▶ Your instructions
When you return the entries, keep every word and mark exactly as it is.

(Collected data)
========================

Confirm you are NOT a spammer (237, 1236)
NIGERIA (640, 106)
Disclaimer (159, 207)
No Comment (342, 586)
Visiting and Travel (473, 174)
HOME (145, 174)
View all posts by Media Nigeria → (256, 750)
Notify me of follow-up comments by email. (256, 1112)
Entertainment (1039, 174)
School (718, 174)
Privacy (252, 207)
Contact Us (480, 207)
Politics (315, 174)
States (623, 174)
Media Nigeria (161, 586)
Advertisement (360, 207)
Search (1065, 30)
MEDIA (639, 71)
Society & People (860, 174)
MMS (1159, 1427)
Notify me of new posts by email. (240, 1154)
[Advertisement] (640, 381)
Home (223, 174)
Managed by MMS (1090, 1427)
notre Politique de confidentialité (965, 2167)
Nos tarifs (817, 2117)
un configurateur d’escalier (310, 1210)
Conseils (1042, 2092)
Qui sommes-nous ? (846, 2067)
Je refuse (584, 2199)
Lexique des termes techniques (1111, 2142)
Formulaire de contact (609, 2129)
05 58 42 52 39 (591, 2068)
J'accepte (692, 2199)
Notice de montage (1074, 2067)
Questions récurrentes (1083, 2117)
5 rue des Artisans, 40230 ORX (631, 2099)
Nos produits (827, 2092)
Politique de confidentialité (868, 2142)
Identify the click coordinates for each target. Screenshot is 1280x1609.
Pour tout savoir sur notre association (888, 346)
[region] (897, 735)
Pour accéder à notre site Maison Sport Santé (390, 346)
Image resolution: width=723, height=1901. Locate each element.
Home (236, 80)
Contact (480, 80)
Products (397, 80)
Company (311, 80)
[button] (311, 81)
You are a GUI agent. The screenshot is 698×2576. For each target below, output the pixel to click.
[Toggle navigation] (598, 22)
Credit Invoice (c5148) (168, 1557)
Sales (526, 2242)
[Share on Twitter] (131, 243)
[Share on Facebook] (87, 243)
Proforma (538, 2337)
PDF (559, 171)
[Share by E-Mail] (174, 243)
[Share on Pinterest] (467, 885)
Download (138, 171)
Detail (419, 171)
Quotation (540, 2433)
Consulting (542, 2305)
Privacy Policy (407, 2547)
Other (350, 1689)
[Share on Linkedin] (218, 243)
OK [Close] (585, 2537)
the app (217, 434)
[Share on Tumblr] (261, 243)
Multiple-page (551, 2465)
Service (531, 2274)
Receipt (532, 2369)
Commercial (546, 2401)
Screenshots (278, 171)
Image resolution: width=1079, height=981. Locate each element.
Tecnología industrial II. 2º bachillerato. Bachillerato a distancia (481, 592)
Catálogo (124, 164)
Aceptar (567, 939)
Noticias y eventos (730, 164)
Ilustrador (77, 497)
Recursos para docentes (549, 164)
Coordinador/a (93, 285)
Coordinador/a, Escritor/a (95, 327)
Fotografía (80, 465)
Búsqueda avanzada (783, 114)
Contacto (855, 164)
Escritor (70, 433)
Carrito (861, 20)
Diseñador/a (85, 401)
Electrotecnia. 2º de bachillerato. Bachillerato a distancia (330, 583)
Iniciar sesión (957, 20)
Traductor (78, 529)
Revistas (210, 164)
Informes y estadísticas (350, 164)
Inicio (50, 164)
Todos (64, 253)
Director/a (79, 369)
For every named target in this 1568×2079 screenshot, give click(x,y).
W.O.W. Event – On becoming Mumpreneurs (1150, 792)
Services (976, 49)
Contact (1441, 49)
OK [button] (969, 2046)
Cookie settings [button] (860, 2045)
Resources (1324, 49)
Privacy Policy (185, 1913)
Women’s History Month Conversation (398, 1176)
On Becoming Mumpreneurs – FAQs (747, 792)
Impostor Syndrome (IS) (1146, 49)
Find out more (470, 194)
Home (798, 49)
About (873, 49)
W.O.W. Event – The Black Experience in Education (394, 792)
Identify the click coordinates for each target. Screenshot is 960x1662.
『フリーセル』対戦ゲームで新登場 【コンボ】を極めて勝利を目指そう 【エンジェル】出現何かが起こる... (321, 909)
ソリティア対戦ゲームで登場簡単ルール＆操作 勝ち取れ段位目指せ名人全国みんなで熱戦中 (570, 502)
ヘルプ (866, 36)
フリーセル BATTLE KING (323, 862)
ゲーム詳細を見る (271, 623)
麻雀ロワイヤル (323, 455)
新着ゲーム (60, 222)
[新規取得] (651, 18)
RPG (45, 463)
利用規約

========================

▶ Written solution
Confirm you are NOT a spammer (237, 1236)
NIGERIA (640, 106)
Disclaimer (159, 207)
No Comment (342, 586)
Visiting and Travel (473, 174)
HOME (145, 174)
View all posts by Media Nigeria → (256, 750)
Notify me of follow-up comments by email. (256, 1112)
Entertainment (1039, 174)
School (718, 174)
Privacy (252, 207)
Contact Us (480, 207)
Politics (315, 174)
States (623, 174)
Media Nigeria (161, 586)
Advertisement (360, 207)
Search (1065, 30)
MEDIA (639, 71)
Society & People (860, 174)
MMS (1159, 1427)
Notify me of new posts by email. (240, 1154)
[Advertisement] (640, 381)
Home (223, 174)
Managed by MMS (1090, 1427)
notre Politique de confidentialité (965, 2167)
Nos tarifs (817, 2117)
un configurateur d’escalier (310, 1210)
Conseils (1042, 2092)
Qui sommes-nous ? (846, 2067)
Je refuse (584, 2199)
Lexique des termes techniques (1111, 2142)
Formulaire de contact (609, 2129)
05 58 42 52 39 (591, 2068)
J'accepte (692, 2199)
Notice de montage (1074, 2067)
Questions récurrentes (1083, 2117)
5 rue des Artisans, 40230 ORX (631, 2099)
Nos produits (827, 2092)
Politique de confidentialité (868, 2142)
Identify the click coordinates for each target. Screenshot is 1280x1609.
Pour tout savoir sur notre association (888, 346)
[region] (897, 735)
Pour accéder à notre site Maison Sport Santé (390, 346)
Image resolution: width=723, height=1901. Locate each element.
Home (236, 80)
Contact (480, 80)
Products (397, 80)
Company (311, 80)
[button] (311, 81)
You are a GUI agent. The screenshot is 698×2576. For each target below, output the pixel to click.
[Toggle navigation] (598, 22)
Credit Invoice (c5148) (168, 1557)
Sales (526, 2242)
[Share on Twitter] (131, 243)
[Share on Facebook] (87, 243)
Proforma (538, 2337)
PDF (559, 171)
[Share by E-Mail] (174, 243)
[Share on Pinterest] (467, 885)
Download (138, 171)
Detail (419, 171)
Quotation (540, 2433)
Consulting (542, 2305)
Privacy Policy (407, 2547)
Other (350, 1689)
[Share on Linkedin] (218, 243)
OK [Close] (585, 2537)
the app (217, 434)
[Share on Tumblr] (261, 243)
Multiple-page (551, 2465)
Service (531, 2274)
Receipt (532, 2369)
Commercial (546, 2401)
Screenshots (278, 171)
Image resolution: width=1079, height=981. Locate each element.
Tecnología industrial II. 2º bachillerato. Bachillerato a distancia (481, 592)
Catálogo (124, 164)
Aceptar (567, 939)
Noticias y eventos (730, 164)
Ilustrador (77, 497)
Recursos para docentes (549, 164)
Coordinador/a (93, 285)
Coordinador/a, Escritor/a (95, 327)
Fotografía (80, 465)
Búsqueda avanzada (783, 114)
Contacto (855, 164)
Escritor (70, 433)
Carrito (861, 20)
Diseñador/a (85, 401)
Electrotecnia. 2º de bachillerato. Bachillerato a distancia (330, 583)
Iniciar sesión (957, 20)
Traductor (78, 529)
Revistas (210, 164)
Informes y estadísticas (350, 164)
Inicio (50, 164)
Todos (64, 253)
Director/a (79, 369)
For every named target in this 1568×2079 screenshot, give click(x,y).
W.O.W. Event – On becoming Mumpreneurs (1150, 792)
Services (976, 49)
Contact (1441, 49)
OK [button] (969, 2046)
Cookie settings [button] (860, 2045)
Resources (1324, 49)
Privacy Policy (185, 1913)
Women’s History Month Conversation (398, 1176)
On Becoming Mumpreneurs – FAQs (747, 792)
Impostor Syndrome (IS) (1146, 49)
Find out more (470, 194)
Home (798, 49)
About (873, 49)
W.O.W. Event – The Black Experience in Education (394, 792)
Identify the click coordinates for each target. Screenshot is 960x1662.
『フリーセル』対戦ゲームで新登場 【コンボ】を極めて勝利を目指そう 【エンジェル】出現何かが起こる... (321, 909)
ソリティア対戦ゲームで登場簡単ルール＆操作 勝ち取れ段位目指せ名人全国みんなで熱戦中 (570, 502)
ヘルプ (866, 36)
フリーセル BATTLE KING (323, 862)
ゲーム詳細を見る (271, 623)
麻雀ロワイヤル (323, 455)
新着ゲーム (60, 222)
[新規取得] (651, 18)
RPG (45, 463)
利用規約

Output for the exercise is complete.